**AVAILABLE RECORDS:**

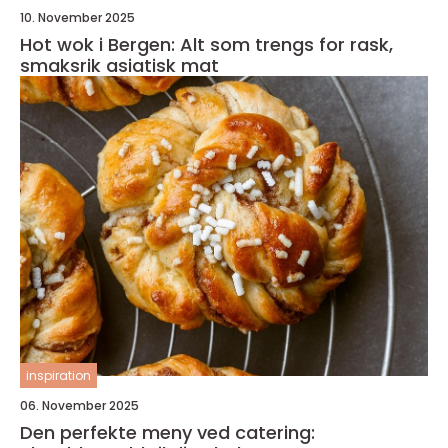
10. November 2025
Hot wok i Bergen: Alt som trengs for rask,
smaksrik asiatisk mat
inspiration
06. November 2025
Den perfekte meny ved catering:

**TASK PROMPT:** What should appear is an exact copy of the lines from the one with "smaksrik asiatisk mat" through the end of the entries above, ends included, and no other text.

**RESULT BELOW:**
smaksrik asiatisk mat
inspiration
06. November 2025
Den perfekte meny ved catering:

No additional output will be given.